SUPERCARS must complete the homologation of its Gen3 cars before a definitive assessment can be made on parity, says head of motorsport Adrian Burgess.

As reported by V8 Sleuth on Thursday, Ford has raised concerns with Supercars about the recent Vehicle Control Aerodynamic Test that was intended to finalise the aerodynamics of the cars.

While Supercars itself is understood to have been satisfied with the VCAT outcome, Ford refused to sign off on it and has requested further data from the category.

VCAT followed track running with the Camaro and new-shape S650 Mustang at Bathurst in October in which the former is understood to have been notably quicker.

Addressing the situation with media at the Adelaide 500, Burgess stressed that aerodynamics is just one element of the ongoing homologation process.

Other elements include parity between engines, for which final specifications are yet to be locked down, and centre-of-gravity, which is also yet to be fully analysed.

The Ford Gen3 prototype in Adelaide. Pic: Nathan Wong

“The process isn’t finished. The process is quite complex and long,” Burgess said.

“Our parity process is over many pillars of parity, so until all of the homologation process is finished, we will continue working with both of the manufacturers and the homologation teams until we’re all happy and that the process is actually finished.

“We’re working with them. We speak with them daily. We’re ticking off a couple of pillars of parity but it’s an overall that gives us the car, gives us the close racing and they’re all interlinked.

“So whilst aero is one part of it there are other parts that feed into that same parity and we continue to work with them and work on the two cars to achieve that.”

Supercars is understood to be able to sign-off on VCAT without the manufacturer representatives also doing so.

The Camaro prototype. Pic: Nathan Wong

Asked directly whether it’s relevant that Ford has concerns, Burgess said: “Of course we care what they think and we talk with them daily. But it’s a process.

“There’s no interest in Supercars signing off on something when we haven’t got everyone else lined up with it. They’re all interlinked.

“Unfortunately, the media hype is focusing on one part of the process, but I need a couple of other parts of the process finished and aligned so that they make sense together.”

Burgess stressed his confidence in the data produced from the Wellcamp test.

Supercars has worked hard to strengthen its testing procedure followed issues faced during the 2019 and 2020 homologations.

The former resulted in a Mustang that was significantly faster than the ZB Commodore it rivalled, while the 2020 VCAT was done twice after a procedural error was found.

The Ford Mustang during the Wellcamp test.

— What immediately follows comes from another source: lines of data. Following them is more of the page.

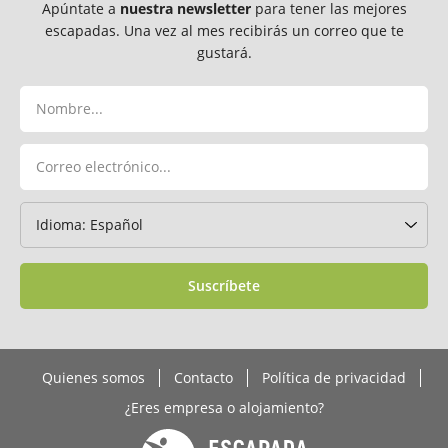
Apúntate a
nuestra newsletter
para tener las mejores
escapadas. Una vez al mes recibirás un correo que te
gustará.
Suscríbete
Quienes somos
Contacto
Política de privacidad
¿Eres empresa o alojamiento?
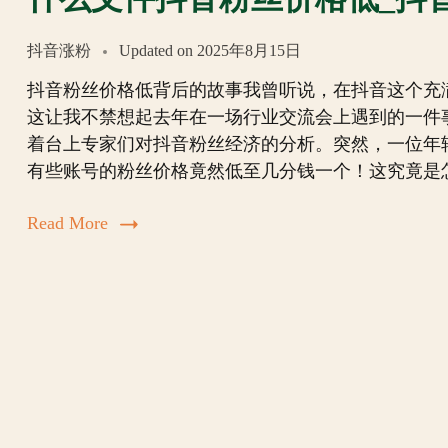
抖音涨粉
Updated on
2025年8月15日
抖音粉丝价格低背后的故事我曾听说，在抖音这个充
这让我不禁想起去年在一场行业交流会上遇到的一件
着台上专家们对抖音粉丝经济的分析。突然，一位年
有些账号的粉丝价格竟然低至几分钱一个！这究竟是
Read More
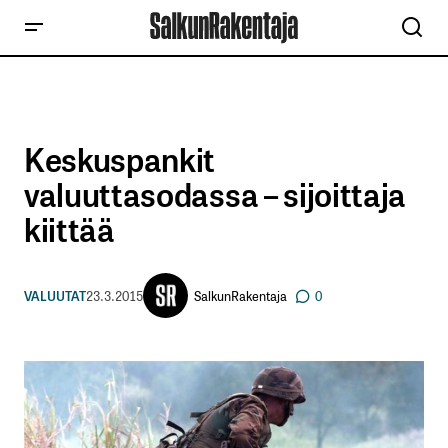
Keskuspankit
valuuttasodassa – sijoittaja
kiittää
SalkunRakentaja
VALUUTAT
23.3.2015
0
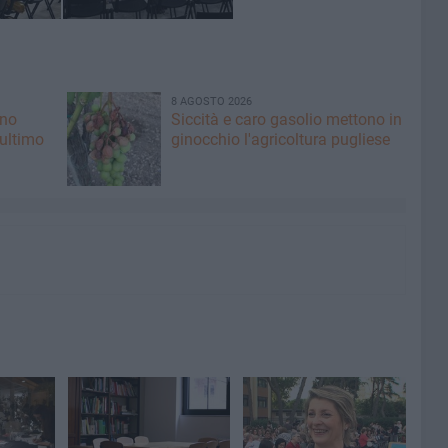
8 AGOSTO 2026
ano
Siccità e caro gasolio mettono in
 ultimo
ginocchio l'agricoltura pugliese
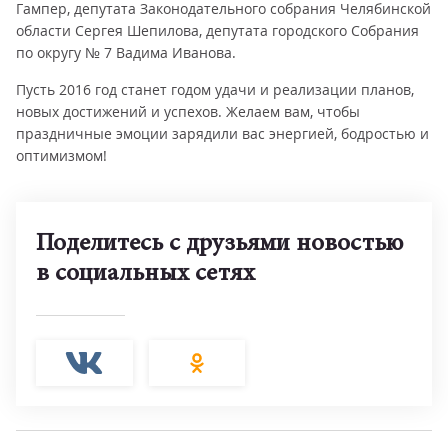
Гампер, депутата Законодательного собрания Челябинской
области Сергея Шепилова, депутата городского Собрания
по округу № 7 Вадима Иванова.
Пусть 2016 год станет годом удачи и реализации планов,
новых достижений и успехов. Желаем вам, чтобы
праздничные эмоции зарядили вас энергией, бодростью и
оптимизмом!
Поделитесь с друзьями новостью
в социальных сетях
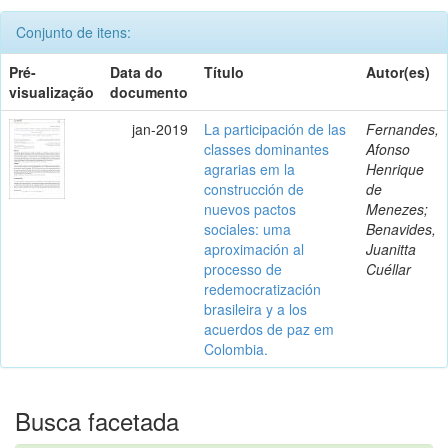
Conjunto de itens:
Pré-
Data do
Título
Autor(es)
visualização
documento
jan-2019
La participación de las
Fernandes,
classes dominantes
Afonso
agrarias em la
Henrique
construcción de
de
nuevos pactos
Menezes;
sociales: uma
Benavides,
aproximación al
Juanitta
processo de
Cuéllar
redemocratización
brasileira y a los
acuerdos de paz em
Colombia.
Busca facetada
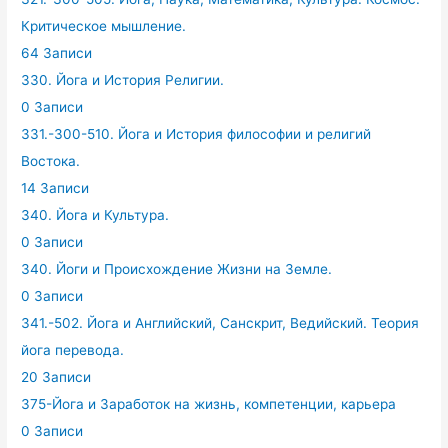
Критическое мышление.
64 Записи
330. Йога и История Религии.
0 Записи
331.-300-510. Йога и История философии и религий
Востока.
14 Записи
340. Йога и Культура.
0 Записи
340. Йоги и Происхождение Жизни на Земле.
0 Записи
341.-502. Йога и Английский, Санскрит, Ведийский. Теория
йога перевода.
20 Записи
375-Йога и Заработок на жизнь, компетенции, карьера
0 Записи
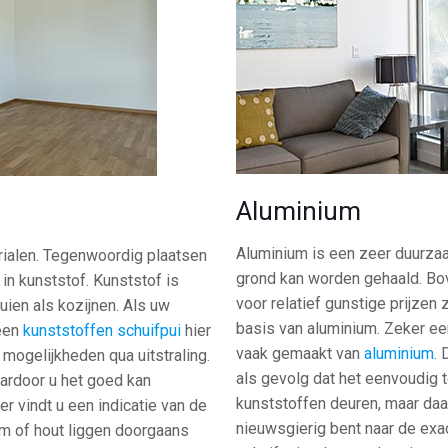
Aluminium
Aluminium is een zeer duurza
rialen. Tegenwoordig plaatsen
grond kan worden gehaald. Bov
in kunststof. Kunststof is
voor relatief gunstige prijzen
uien als kozijnen. Als uw
basis van aluminium. Zeker ee
 een
kunststoffen schuifpui
hier
vaak gemaakt van
aluminium
. 
 mogelijkheden qua uitstraling.
als gevolg dat het eenvoudig t
aardoor u het goed kan
kunststoffen deuren, maar daar
er vindt u een indicatie van de
nieuwsgierig bent naar de exa
um of hout liggen doorgaans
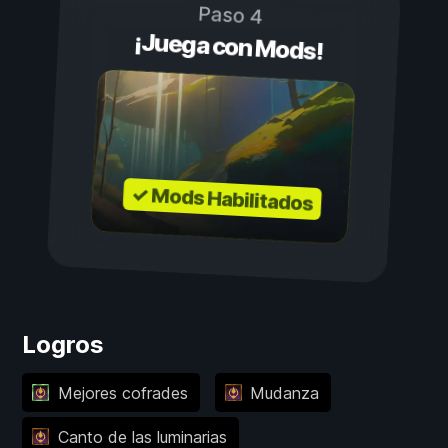
Paso 4
¡Juega con Mods!
✓ Mods Habilitados
Logros
Mejores cofrades
Mudanza
Canto de las luminarias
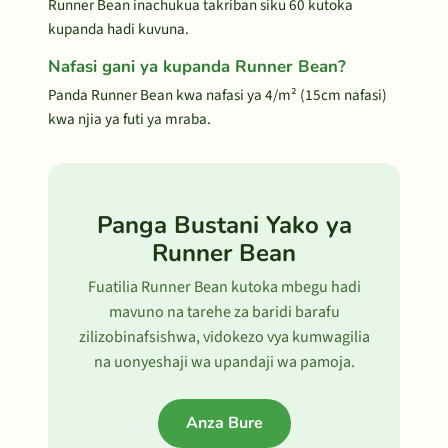
Runner Bean inachukua takriban siku 60 kutoka
kupanda hadi kuvuna.
Nafasi gani ya kupanda Runner Bean?
Panda Runner Bean kwa nafasi ya 4/m² (15cm nafasi)
kwa njia ya futi ya mraba.
Panga Bustani Yako ya
Runner Bean
Fuatilia Runner Bean kutoka mbegu hadi
mavuno na tarehe za baridi barafu
zilizobinafsishwa, vidokezo vya kumwagilia
na uonyeshaji wa upandaji wa pamoja.
Anza Bure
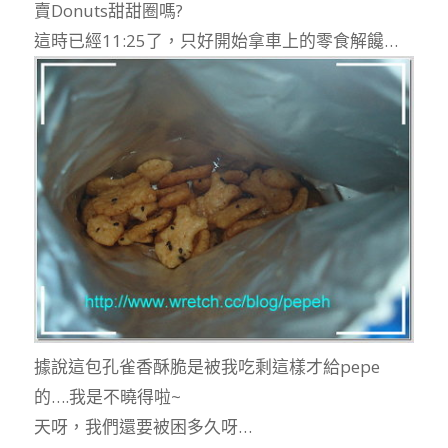
賣Donuts甜甜圈嗎?
這時已經11:25了，只好開始拿車上的零食解饞…
據說這包孔雀香酥脆是被我吃剩這樣才給pepe
的….我是不曉得啦~
天呀，我們還要被困多久呀…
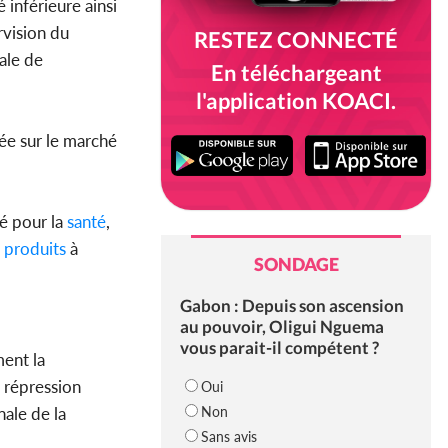
inférieure ainsi
rvision du
RESTEZ CONNECTÉ
ale de
En téléchargeant
l'application KOACI.
sée sur le marché
é pour la
santé
,
produits
à
SONDAGE
Gabon : Depuis son ascension
au pouvoir, Oligui Nguema
vous parait-il compétent ?
ment la
 répression
Oui
Non
nale de la
Sans avis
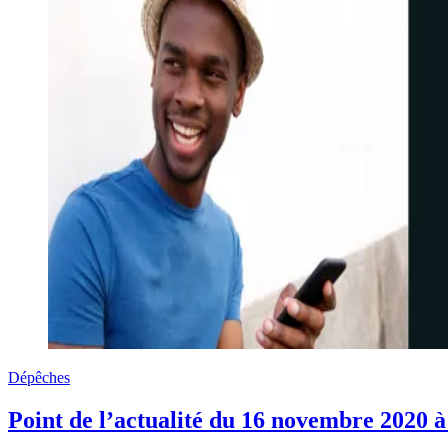
Dépêches
Point de l’actualité du 16 novembre 202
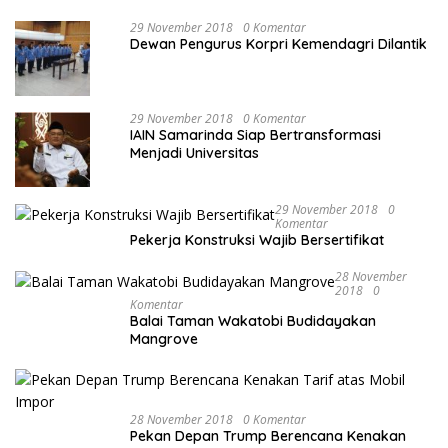
PALU
29 November 2018
0 Komentar
Dewan Pengurus Korpri Kemendagri Dilantik
29 November 2018
0 Komentar
IAIN Samarinda Siap Bertransformasi
Menjadi Universitas
29 November 2018
0
Komentar
Pekerja Konstruksi Wajib Bersertifikat
28 November
2018
0
Komentar
Balai Taman Wakatobi Budidayakan
Mangrove
28 November 2018
0 Komentar
Pekan Depan Trump Berencana Kenakan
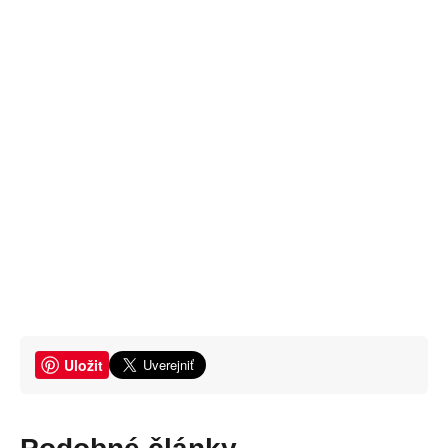
Uložit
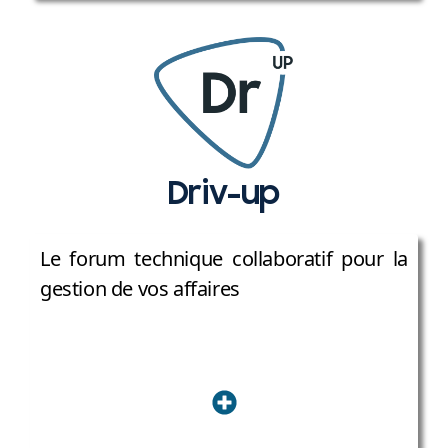
Driv-up
Le forum technique collaboratif pour la
gestion de vos affaires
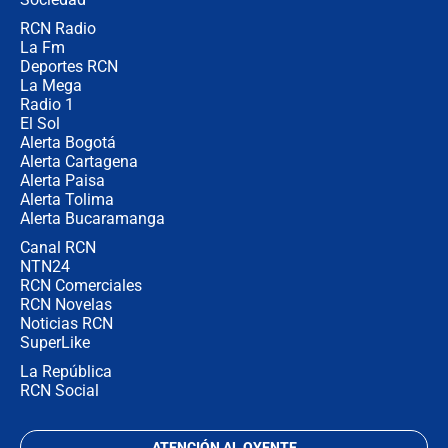
RCN Radio
Posesión de Abelardo De La Espriella
La Fm
en Cali: ¿qué pasará con los
congresistas del Pacto Histórico que
Deportes RCN
no asistirán?
La Mega
Radio 1
El Sol
Alerta Bogotá
Alerta Cartagena
Alerta Paisa
Alerta Tolima
Alerta Bucaramanga
Canal RCN
NTN24
RCN Comerciales
RCN Novelas
Noticias RCN
SuperLike
La República
RCN Social
ATENCIÓN AL OYENTE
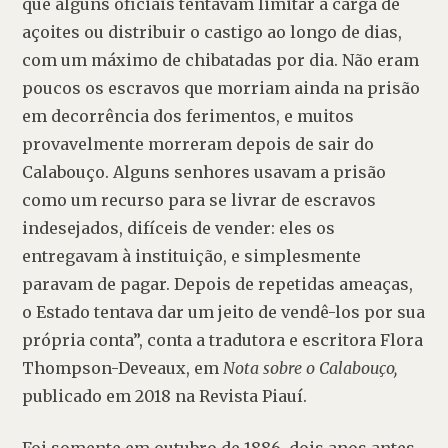
que alguns oficiais tentavam limitar a carga de 
açoites ou distribuir o castigo ao longo de dias, 
com um máximo de chibatadas por dia. Não eram 
poucos os escravos que morriam ainda na prisão 
em decorrência dos ferimentos, e muitos 
provavelmente morreram depois de sair do 
Calabouço. Alguns senhores usavam a prisão 
como um recurso para se livrar de escravos 
indesejados, difíceis de vender: eles os 
entregavam à instituição, e simplesmente 
paravam de pagar. Depois de repetidas ameaças, 
o Estado tentava dar um jeito de vendê-los por sua 
própria conta”, conta a tradutora e escritora Flora 
Thompson-Deveaux, em 
Nota sobre o Calabouço,
publicado em 2018 na Revista Piauí.
Foi somente em outubro de 1886, dois anos antes 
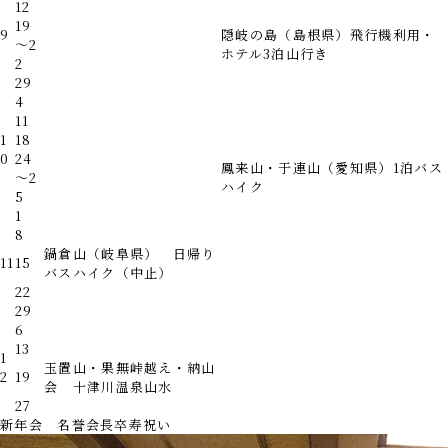
12
19
9
隠岐の島（島根県）飛行機利用・
～2
ホテル3泊山行き
2
29
4
11
1
18
0
24
鳳来山・于連山（愛知県）1泊バス
～2
ハイク
5
1
8
鍋倉山（岐阜県） 日帰り
11
15
バスハイク
（中止）
22
29
6
13
1
玉置山・果無峠越え・納山
2
19
会 十津川温泉山水
27
新年会 名誉会長卒寿祝い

Pic: Supercars

“We’re very confident in the process and we’re very confident in the numbers. But this is a bit of a journey that everybody is on,” said Burgess.

“There are other factors that we’ve been working through in our circuit testing that we’re still finalising, hand in hand with both of our manufacturers, that will bring more confidence to the overall picture.

“Unfortunately, at the moment we’re all trying to look at the overall picture, but we’re still making it. That’s not saying we’re not organised. That’s not saying we’ve run out of time. We haven’t.

“For example engines; HPE (Herrod Performance Engines, which will supply engines to all Ford team) have got six production engines finished.

“But they haven’t been delivered to me yet, so I haven’t run through them all on the (Supercars) dyno to make sure they are all the same.

“So, in terms of setting that final, (horsepower) number, in terms of engines, I need to run production engines.

“With one or two development engines I can get a capture of what they are, but I need the production parts.

“With that confidence, and that being finalised, that will then bring the rest of the pieces of the jigsaw together.

“That’s what Ford are talking to us about, and we are talking very openly and confidentially with them. We don’t need to publicise it up and down the paddock.

“Everyone is comfortable with the process and we’re working hand-in-hand to make sure we all come out of this with a car that we’re all happy to homologate.”